Russell would not be finding out—ever—and not just because he was sitting in the friend zone with his dick wedged against his stomach—not an easy maneuver—so she wouldn’t feel it. No, there was more to it. His friends, Ben and Louis, were well aware of those reasons, which accounted for the half-sympathetic, half-needling looks they were sending him from across the table, respective girlfriends perched on their laps. The jerks.

Abby was off-limits. Not because she was taken—thank Christ—or because someone had verbally forbidden him from pursuing her. That wasn’t it. Russell had taken a long time trying to find a suitable explanation for why he didn’t just get the girl alone one night and make his move. Explain to her that men like him weren’t suitable friends for wide-eyed debutantes and give her a demonstration of the alternative.

It went like this.

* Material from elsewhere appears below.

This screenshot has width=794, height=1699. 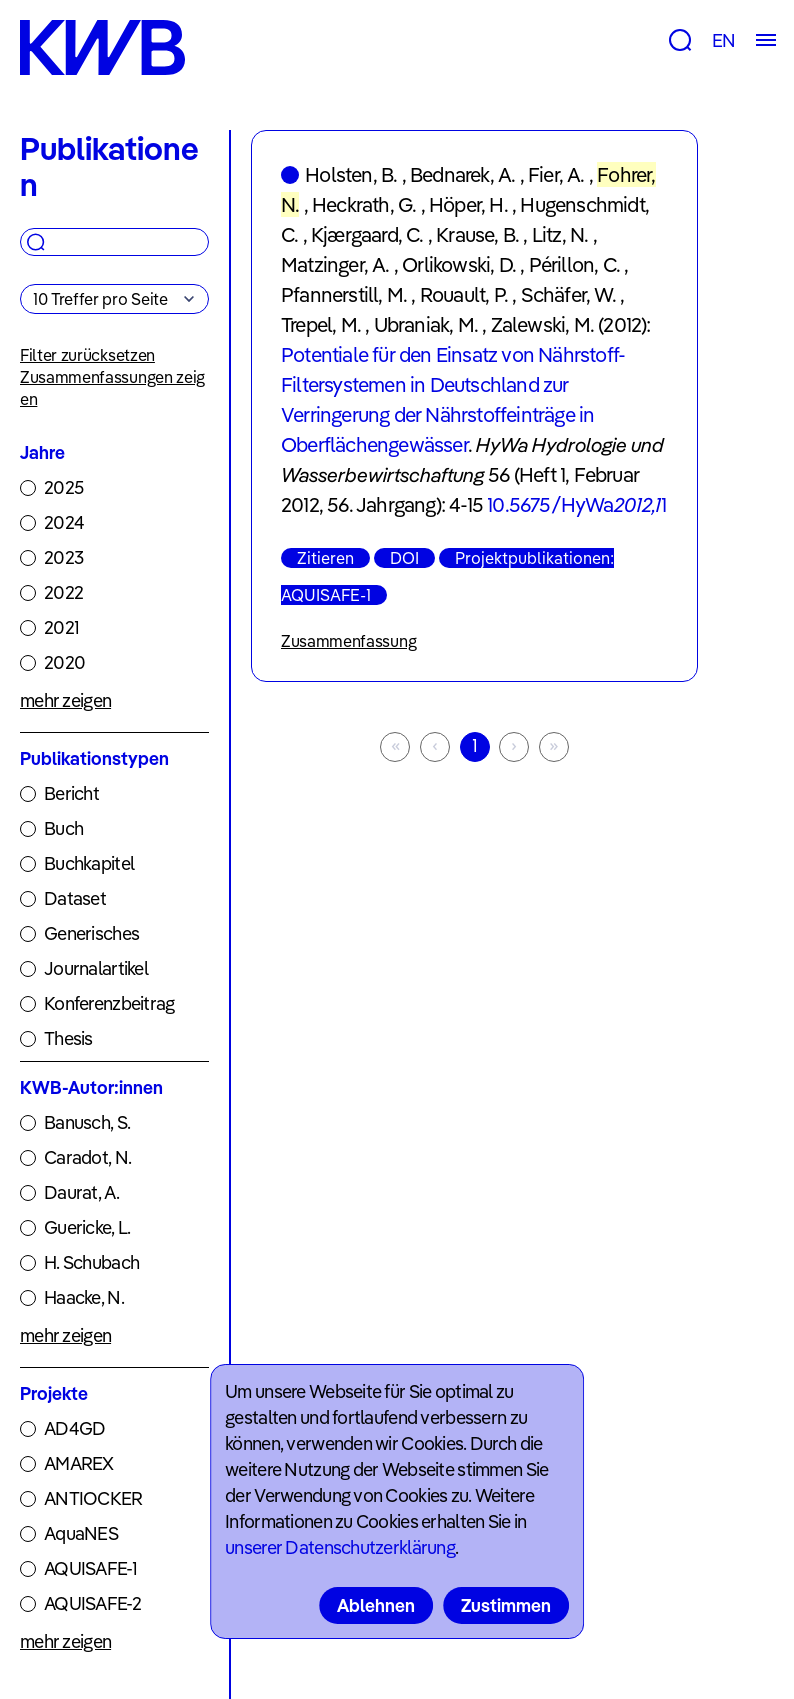 What do you see at coordinates (506, 1605) in the screenshot?
I see `Zustimmen` at bounding box center [506, 1605].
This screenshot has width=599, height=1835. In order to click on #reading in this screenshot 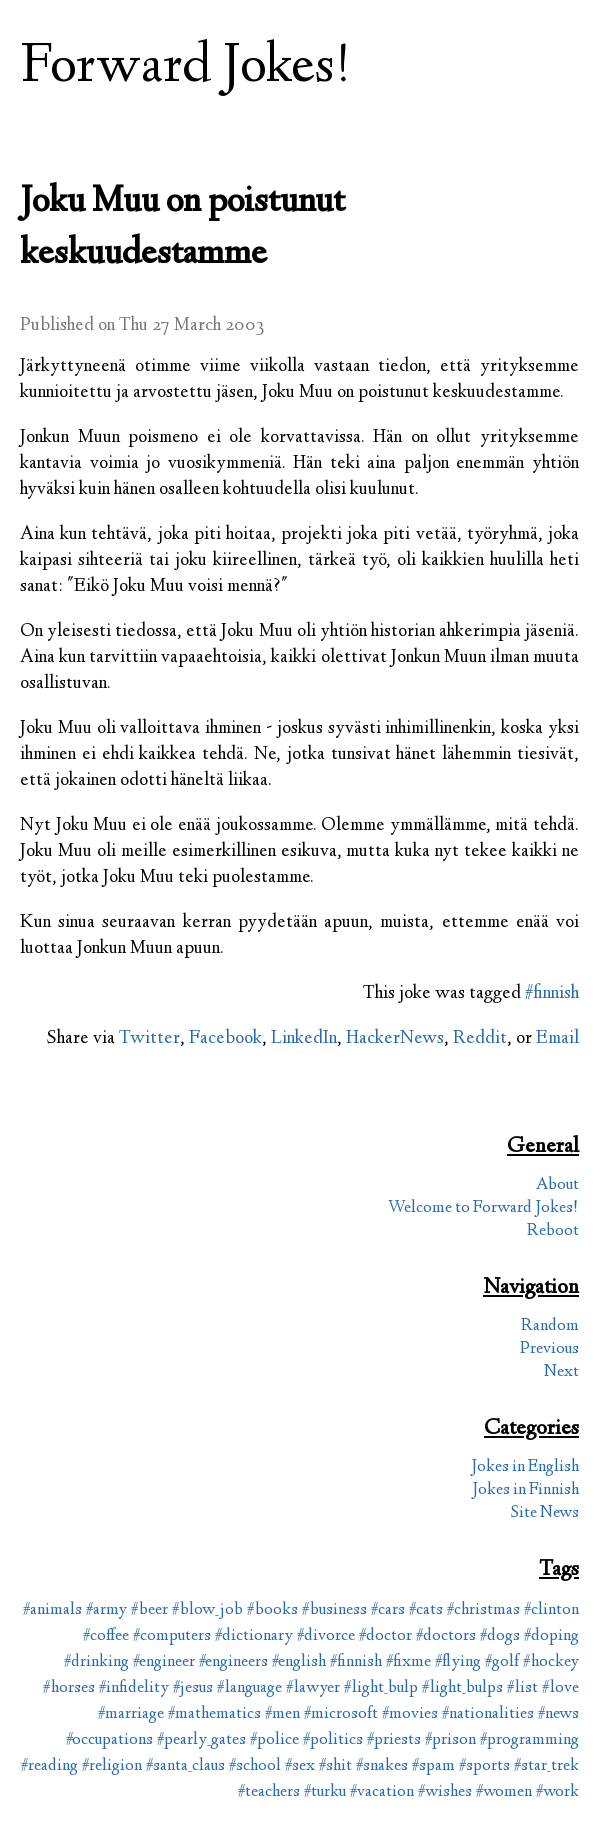 , I will do `click(49, 1766)`.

Abby was like an expensive package that had been delivered to him by mistake. Someone at the post office had screwed the pooch and dropped off the shiniest, most beautiful creation on his Queens doorstep and driven away, laughing manically. Russell wasn’t falling for the trick, though. Someone would claim the package, eventually. They would chuckle over the obvious mistake and take Abby away from him because, really, he had no business being the one whose lap she chose to sit on. No business whatsoever.

But while he was in possession of the package—as much as he’d allow himself to be in possession, anyway—he would guard her with his life. He would make sure that when someone realized the cosmic error that had occurred—the one that had made him Abby’s friend and confidant—she would be sweet and undamaged, just as she’d been on arrival.

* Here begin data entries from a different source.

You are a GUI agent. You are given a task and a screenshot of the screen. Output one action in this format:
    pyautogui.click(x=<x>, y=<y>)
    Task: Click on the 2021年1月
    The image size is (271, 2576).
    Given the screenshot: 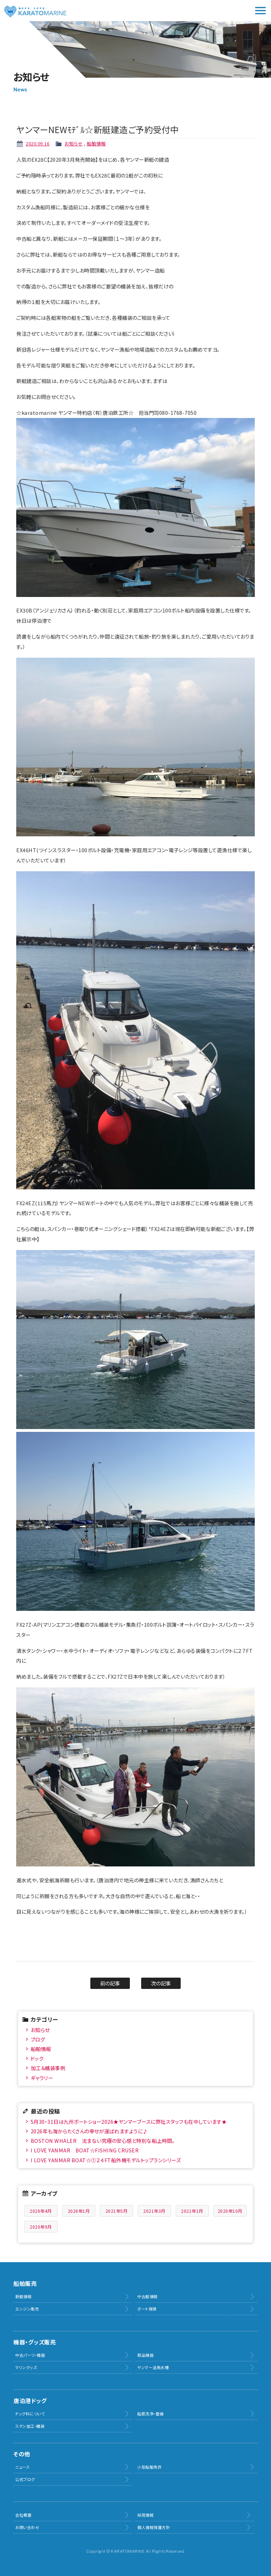 What is the action you would take?
    pyautogui.click(x=192, y=2211)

Unfortunately, the package didn’t seem content to let him stand guard from a distance. She innocently beckoned him back every time he managed to put an inch of space between them. Russell had lost count of the times Abby had fallen asleep on him while the super group watched a movie, drank margaritas on the girls’ building’s rooftop, driven home in cabs. She was entirely too comfortable around him, considering he saluted against his fly every time they were in the same room.

“Why so quiet, Russell?” Louis asked, his grin turning to a wince as his actress girlfriend, Roxy, elbowed him in the ribs. Yeah. Everyone at the damn table knew he had a major thing for the beautiful, unassuming number whiz on his lap. Everyone but Abby. And that’s how he planned to keep it.

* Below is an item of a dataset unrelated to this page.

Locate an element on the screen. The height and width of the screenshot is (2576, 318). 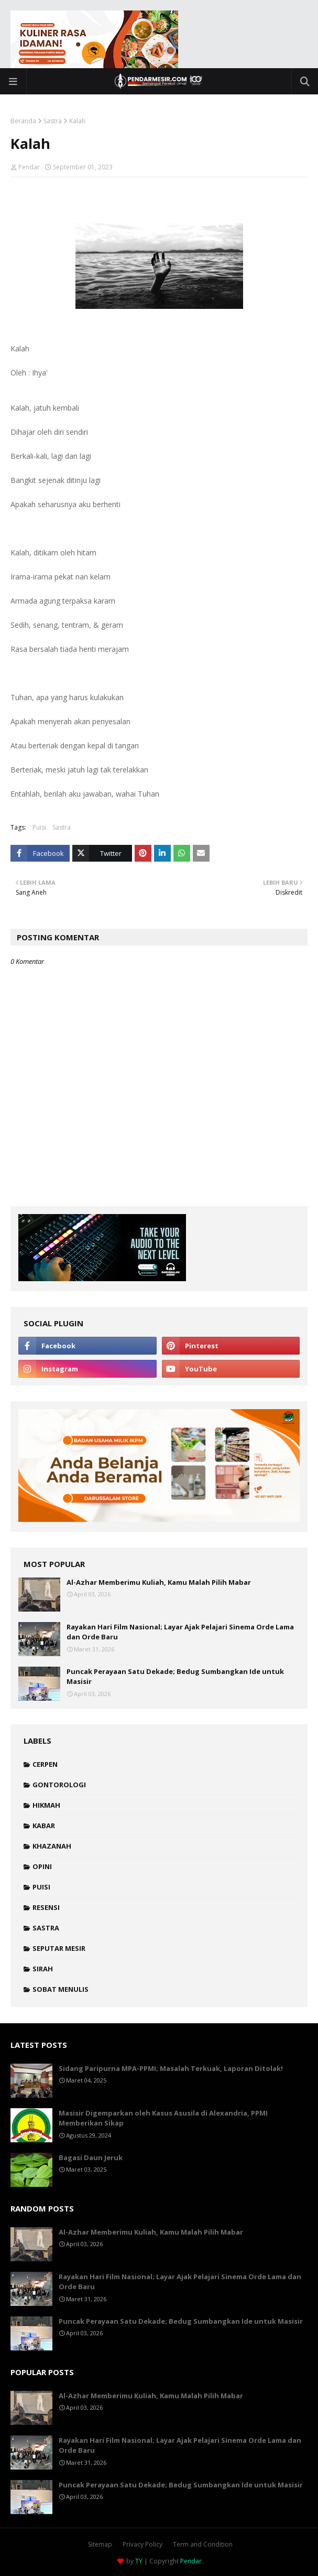 Sidang Paripurna MPA-PPMI; Masalah Terkuak, Laporan Ditolak! is located at coordinates (171, 2068).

“I know why,” Ben said, causing Russell’s stomach to catapult itself across the bar. Before he could change the subject, Ben pulled his student-turned–main squeeze closer and continued. “He doesn’t need to give us advice on girls anymore. His powers have been diminished.”

“We’ve slain the beast.”

Ben and Louis raised their plastic beer cups in a toast without a single glance at one other. Why was he friends with these two again? Oh right. The power of beer had brought them together. Praise be to Heineken. Smug as they were, though, Russell knew humor was their way of showing support. If it wasn’t humor, it would be sympathy, aka dude kryptonite.

“What kind of advice did he give you about us?” Roxy wanted to know, shooting Louis and Ben stern glances.

“Uh-uh.” Russell shook his head. “I’m calling bro confidentiality on you both. That includes pillow talk and supersedes any and all forms of sexual coercion.”

Ben adjusted his glasses. “That reasoning, however, should lend some insight into what you ladies missed.”

Honey leaned across the table and patted Russell’s arm. “It all worked out in the end, big guy. Who knows? You might have had something to do with it after all.”

Russell opened his mouth to respond, but whatever he planned to say withered in its inception because Abby spun in his lap again, sending the world around him into slow motion. A left jab of her scent—which after careful consideration he’d termed white-grape sunlight—caught him on the chin, and he barely restrained the urge to shout oh, come on, at the top of his lungs. Her big hazel eyes were indignant on his behalf, mouth pursed in a way that shouldn’t have been sexy, but damn well was. She’d snapped her spine straight, hip bumping his erection in the process.